→ **YOUR ASSIGNMENT**
Print the listing below again, exactly. Skip the pictures.

→ **GIVEN INFORMATION**
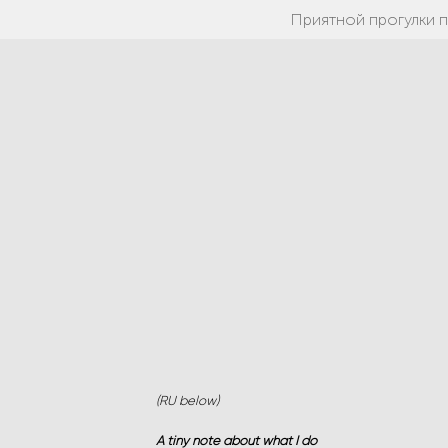
Приятной прогулки 
(RU below)
A tiny note about what I do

→ **TASK SOLUTION**
Приятной прогулки 
(RU below)
A tiny note about what I do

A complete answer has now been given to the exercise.